Phasor Diagram of Transformer on Inductive Load

The phasor diagram of the actual transformer when it is loaded inductively is shown below

Phasor Diagram of the Transformer on Inductive Load

Steps to draw the phasor diagram

• Take flux ϕ a reference
• Induces emf E1 and E2 lags the flux by 90 degrees.
• The component of the applied voltage to the primary equal and opposite to induced emf in the primary winding. E1 is represented by V1’.
• Current I0 lags the voltage V1’ by 90 degrees.
• The power factor of the load be lagging. Therefore current I2 is drawn lagging E2 by an angle ϕ2.
• The resistance and the leakage reactance of the windings result in a voltage drop, and hence secondary terminal voltage V2 is the phasor difference of E2 and voltage drop.

V2 = E2 – voltage drops
I2 R2 is in phase with I2 and I2X2 is in quadrature with I2.

• The total current flowing in the primary winding is the phasor sum of I1’ and I0.
• Primary applied voltage V1 is the phasor sum of V1’ and the voltage drop in the primary winding.
• Current I1’ is drawn equal and opposite to the current I2

V1 = V1’ + voltage drop
I1R1 is in phase with I1 and I1XI is in quadrature with I1.

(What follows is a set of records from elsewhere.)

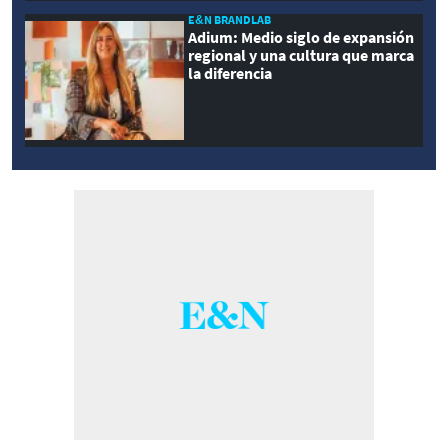
E&N BRANDLAB
Adium: Medio siglo de expansión
regional y una cultura que marca
la diferencia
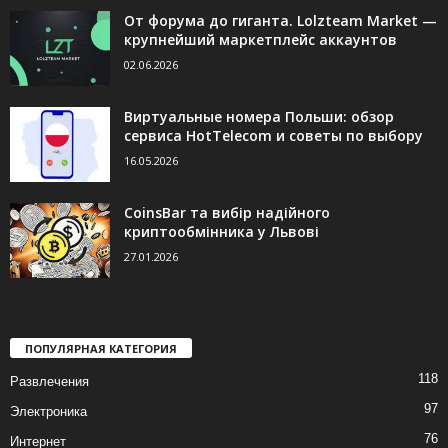
От форума до гиганта. Lolzteam Market —
крупнейший маркетплейс аккаунтов
02.06.2026
Виртуальные номера Польши: обзор
сервиса HotTelecom и советы по выбору
16.05.2026
CoinsBar та вибір надійного
криптообмінника у Львові
27.01.2026
ПОПУЛЯРНАЯ КАТЕГОРИЯ
118
Развлечения
97
Электроника
76
Интернет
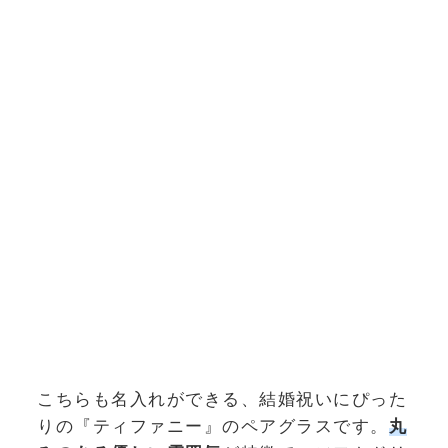
こちらも名入れができる、結婚祝いにぴった
りの『ティファニー』のペアグラスです。
丸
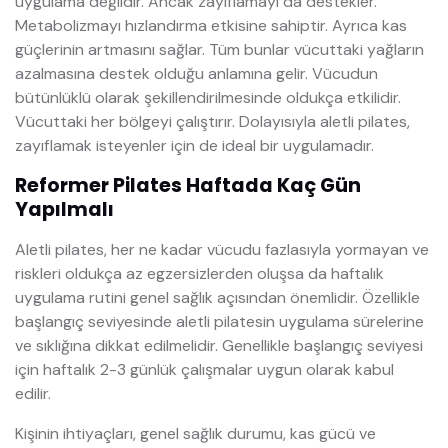
uygulama değildir. Ancak zayıflamayı da destekler.
Metabolizmayı hızlandırma etkisine sahiptir. Ayrıca kas
güçlerinin artmasını sağlar. Tüm bunlar vücuttaki yağların
azalmasına destek olduğu anlamına gelir. Vücudun
bütünlüklü olarak şekillendirilmesinde oldukça etkilidir.
Vücuttaki her bölgeyi çalıştırır. Dolayısıyla aletli pilates,
zayıflamak isteyenler için de ideal bir uygulamadır.
Reformer Pilates Haftada Kaç Gün
Yapılmalı
Aletli pilates, her ne kadar vücudu fazlasıyla yormayan ve
riskleri oldukça az egzersizlerden oluşsa da haftalık
uygulama rutini genel sağlık açısından önemlidir. Özellikle
başlangıç seviyesinde aletli pilatesin uygulama sürelerine
ve sıklığına dikkat edilmelidir. Genellikle başlangıç seviyesi
için haftalık 2-3 günlük çalışmalar uygun olarak kabul
edilir.
Kişinin ihtiyaçları, genel sağlık durumu, kas gücü ve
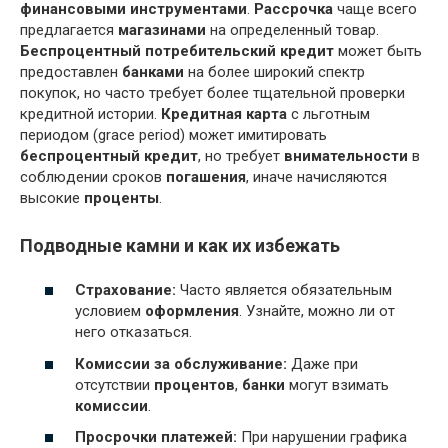
финансовыми инструментами
.
Рассрочка
чаще всего
предлагается
магазинами
на определенный товар.
Беспроцентный потребительский кредит
может быть
предоставлен
банками
на более широкий спектр
покупок, но часто требует более тщательной проверки
кредитной истории.
Кредитная карта
с льготным
периодом (grace period) может имитировать
беспроцентный кредит
, но требует
внимательности
в
соблюдении сроков
погашения
, иначе начисляются
высокие
проценты
.
Подводные камни и как их избежать
Страхование:
Часто является обязательным
условием
оформления
. Узнайте, можно ли от
него отказаться.
Комиссии за обслуживание:
Даже при
отсутствии
процентов
,
банки
могут взимать
комиссии
.
Просрочки платежей:
При нарушении графика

• The phasor difference between V1 and I1 gives the power factor angle ϕ1 of the primary side of the transformer.
• The power factor of the secondary side depends upon the type of load connected to the transformer.
• If the load is inductive as shown in the above phasor diagram, the power factor will be lagging, and if the load is capacitive, the power factor will be leading.       Where I1R1 is the resistive drop in the primary windings
I2X2 is the reactive drop in the secondary winding

Similarly

Phasor Diagram of Transformer on Capacitive Load

Phasor Diagram of the Transformer on Capacitive Load

Steps to draw the phasor diagram at capacitive load

• Take flux ϕ a reference
• Induces emf E1 and E2 lags the flux by 90 degrees.
• The component of the applied voltage to the primary equal and opposite to induced emf in the primary winding. E1 is represented by V1’.
• Current I0 lags the voltage V1’ by 90 degrees.
• The resistance and the leakage reactance of the windings result in a voltage drop, and hence secondary terminal voltage V2 is the phasor difference of E2 and voltage drop.

V2 = E2 – voltage drops
I2 R2 is in phase with I2 and I2X2 is in quadrature with I2.

• Current I1’ is drawn equal and opposite to the current I2
• The total current I1 flowing in the primary winding is the phasor sum of I1’ and I0.
• Primary applied voltage V1 is the phasor sum of V1’ and the voltage drop in the primary winding.

V1 = V1’ + voltage drop
I1R1 is in phase with I1 and I1XI is in quadrature with I1.

• The phasor difference between V1 and I1 gives the power factor angle ϕ1 of the primary side of the transformer.
• The power factor of the secondary side depends upon the type of load connected to the transformer.